夫が映画を観たいと言った。
「秒速5センチメートル」
純愛好きな夫。新聞の映画評論文を読んで興味を持ったようだ。
新海監督の作品にあまり興味がなかった私だが、アニメの実写ということで一緒に観に行った。
映画を観てからの夫は、映画を思い出しては涙を流す。遅い時間に観て、売店でグッズが買えなかった夫は、次の日にグッズだけを買いに映画館まで行っていた。売り切れのハンドタオルとTシャツ以外の全てのグッズを買っていた…。夫にとって、とてもよい映画だったようだ。聖地巡礼も計画中の彼である。
私の感想。
アニメーションで評価の高い背景描写は、素晴らしく綺麗に映像化されていた。アニメでは伝わらない素敵な場面もあったと思う。

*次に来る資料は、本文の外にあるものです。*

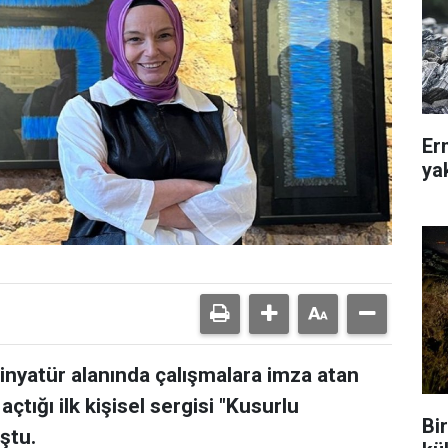
Er
ya
inyatür alanında çalışmalara imza atan
çtığı ilk kişisel sergisi "Kusurlu
Bir
ştu.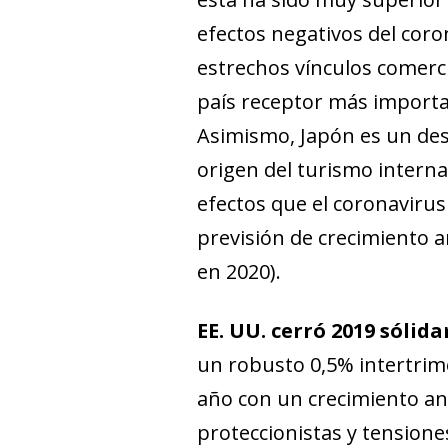
efectos negativos del cor
estrechos vínculos comercia
país receptor más importan
Asimismo, Japón es un dest
origen del turismo internac
efectos que el coronaviru
previsión de crecimiento an
en 2020).
EE. UU. cerró 2019 sólid
un robusto 0,5% intertrime
año con un crecimiento anu
proteccionistas y tensione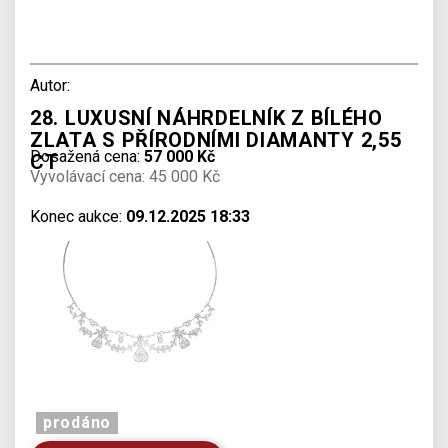
Autor:
28. LUXUSNÍ NÁHRDELNÍK Z BÍLÉHO
ZLATA S PŘÍRODNÍMI DIAMANTY 2,55
Dosažená cena:
57 000 Kč
CT
Vyvolávací cena: 45 000 Kč
Konec aukce:
09.12.2025 18:33
prodáno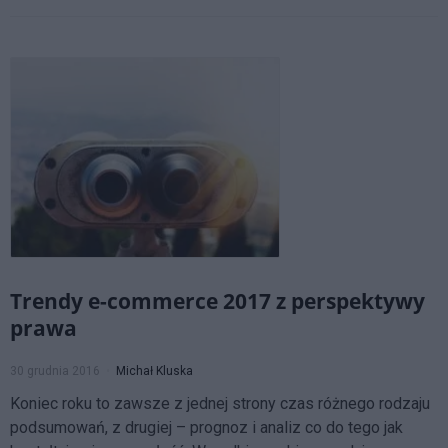
Trendy e-commerce 2017 z perspektywy
prawa
30 grudnia 2016
Michał Kluska
Koniec roku to zawsze z jednej strony czas różnego rodzaju
podsumowań, z drugiej – prognoz i analiz co do tego jak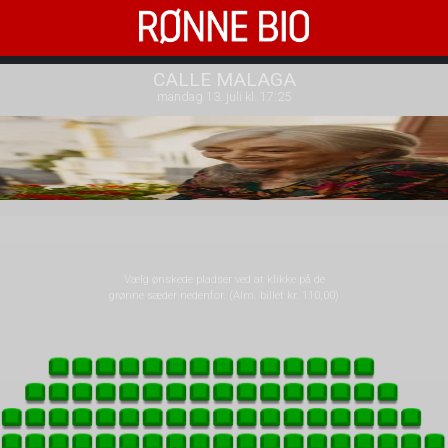
Rønne Bio
front03-cc 043310
CALLE MALAGA
mandag 13. juli kl. 17:25
Vælg ønskede pladser ved at klikke på de
grønne sæder nedenfor. (Alm. billet kr. 110,00)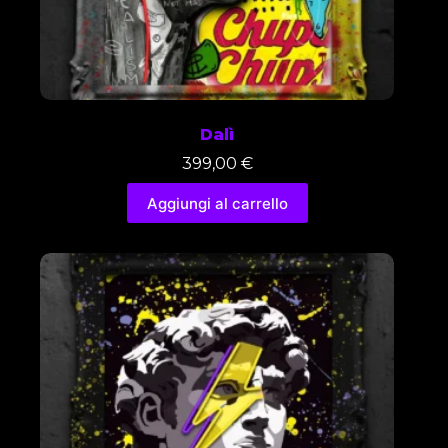
Dalì
399,00
€
Aggiungi al carrello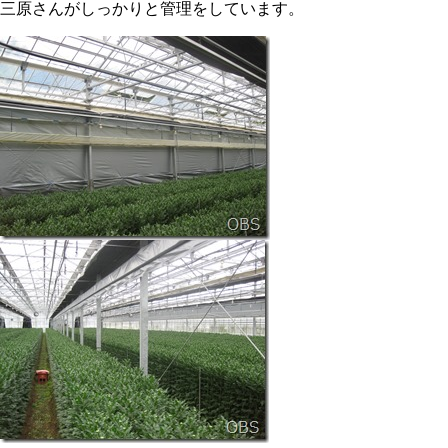
三原さんがしっかりと管理をしています。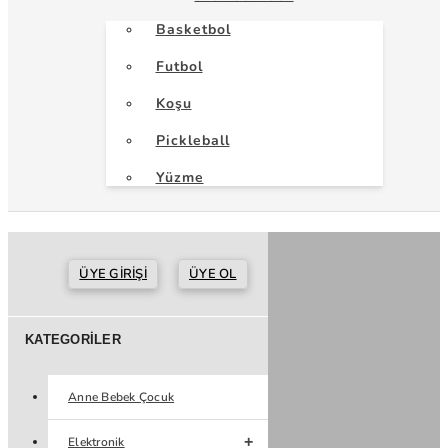
Basketbol
Futbol
Koşu
Pickleball
Yüzme
ÜYE GIRIŞI
ÜYE OL
KATEGORILER
Anne Bebek Çocuk
Elektronik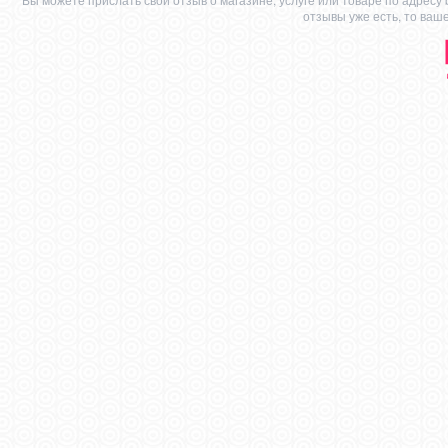
отзывы уже есть, то ваш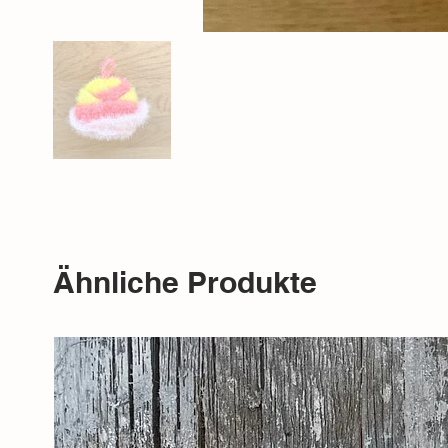
Ähnliche Produkte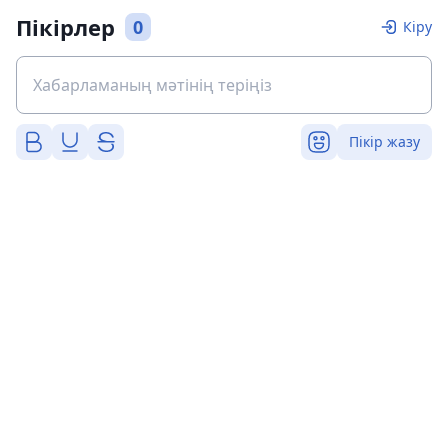
Пікірлер
0
Кіру
Пікір жазу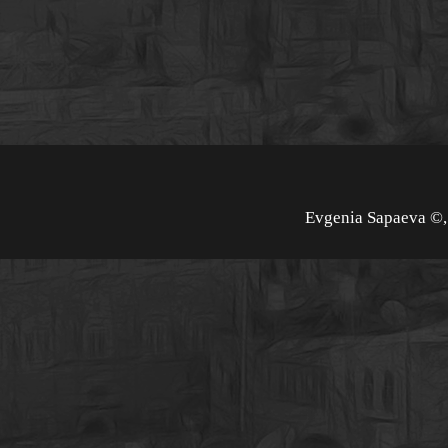
Evgenia Sapaeva ©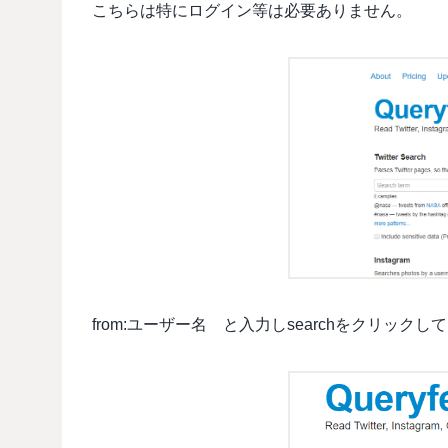
こちらは特にログイン等は必要ありません。
from:ユーザー名 と入力しsearchをクリックし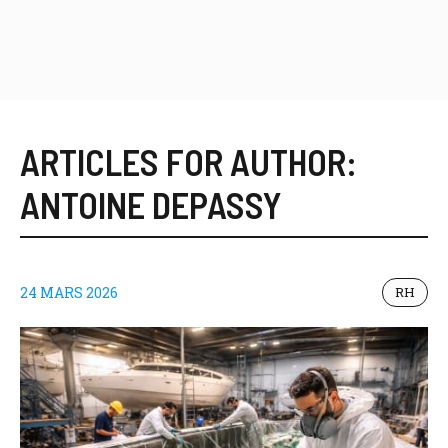
ARTICLES FOR AUTHOR:
ANTOINE DEPASSY
24 MARS 2026
RH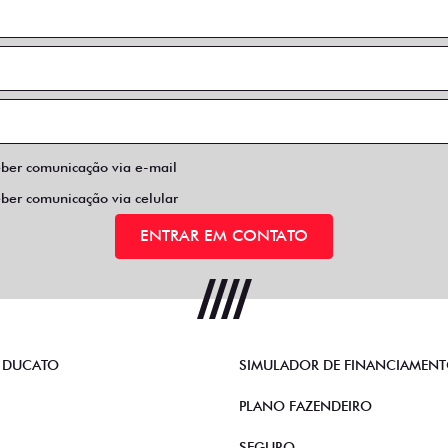
eber comunicação via e-mail
eber comunicação via celular
ENTRAR EM CONTATO
 DUCATO
SIMULADOR DE FINANCIAMEN
PLANO FAZENDEIRO
SEGURO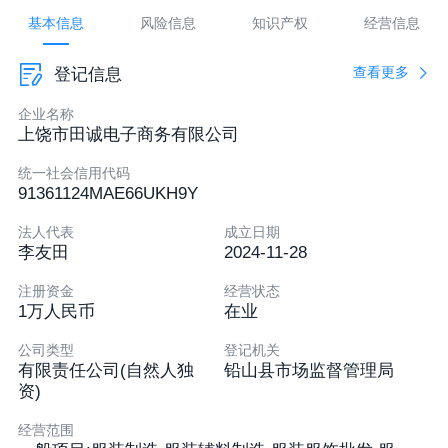
暂无邮箱
基本信息
风险信息
知识产权
经营信息
江西省上饶市铅山县河口镇九阳大道28号电子商务
查看更多
登记信息
创业园1109号
认证后可发布
企业名称
上饶市田诚电子商务有限公司
统一社会信用代码
91361124MAE66UKH9Y
法人代表
成立日期
李友田
2024-11-28
注册资金
经营状态
1万人民币
在业
公司类型
登记机关
有限责任公司(自然人独
铅山县市场监督管理局
资)
经营范围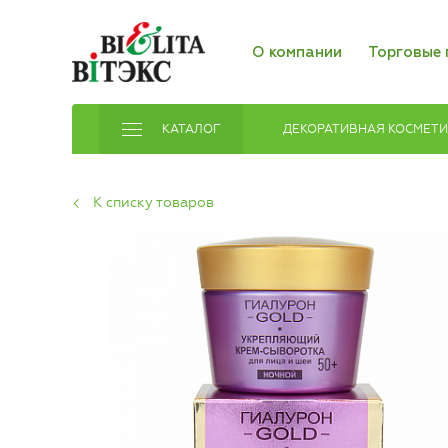
О компании
Торговые 
КАТАЛОГ
ДЕКОРАТИВНАЯ КОСМЕТ
К списку товаров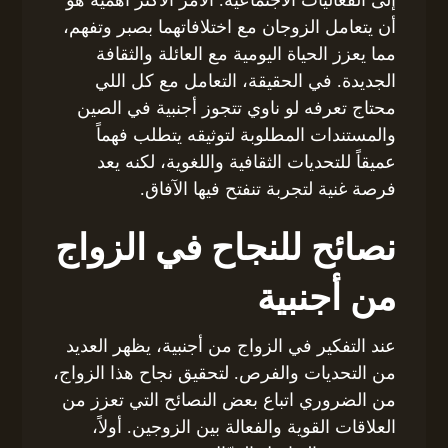
أن يتعامل الزوجان مع اختلافاتهما بصبر وتفهم،
مما يعزز الحياة اليومية مع العائلة والثقافة
الجديدة. في الحقيقة، التعامل مع كل اللي
محتاج تعرفه لو ناوي تتجوز أجنبية في الصين
والمستندات المطلوبة لتوثيقه يتطلب فهماً
عميقاً للتحديات الثقافية واللغوية، لكنه يعد
فرصة غنية لتجربة تنفتح فيها الآفاق.
نصائح للنجاح في الزواج
من أجنبية
عند التفكير في الزواج من أجنبية، يظهر العديد
من التحديات والفرص. لتحقيق نجاح هذا الزواج،
من الضروري اتباع بعض النصائح التي تعزز من
العلاقات القوية والفعالة بين الزوجين. أولاً،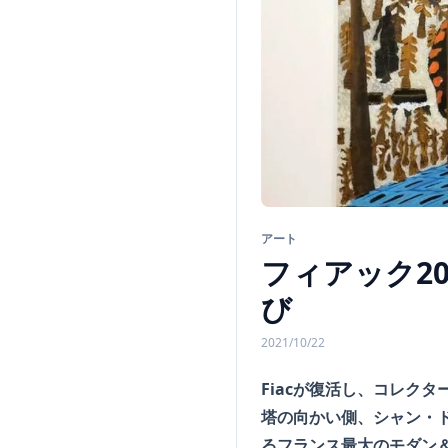
アート
フィアック2
び
2021/10/22
Fiacが復活し、コレク
塔の向かい側、シャン・ド
るフランス最大のモダン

森七菜さんの演技に激しく共感できた。あんなに片想いを表現できるなんてすごい。片想いの喜び、焦り、不安…全部伝わってきて、思春期の自分を思い出した。そして青木柚君演じる貴樹くん、かっこよかった。あんな高校生男子がいたら私も好きになっていた。静かで口数少なくて大人びている。好きだな。すごくいい。雰囲気が最高だ。
過去にすがるという表現もあるが、過去で出合った言葉や出来事は、これからの人生を支えてくれるんだな、そう思った。
過去を思うと苦しい。男女差なのか?女性は前を向き、男性は過去ばかり見てしまう。そして現在の大切なことを見逃す。
過去を忘れるくらい幸せに生きてほしい。
そんな内容の台詞、いいね。
過去を見すぎて、大事な今日の出来事を見逃してしまわないようにしたいな。
切ない映画だった。
米津さんの主題歌の歌詞の意味が主人公の心の声に聞こえて仕方がなかった。
ハッピーエンドではなかったけど、主人公は過去の言葉を支えに生きていけるんだろうな。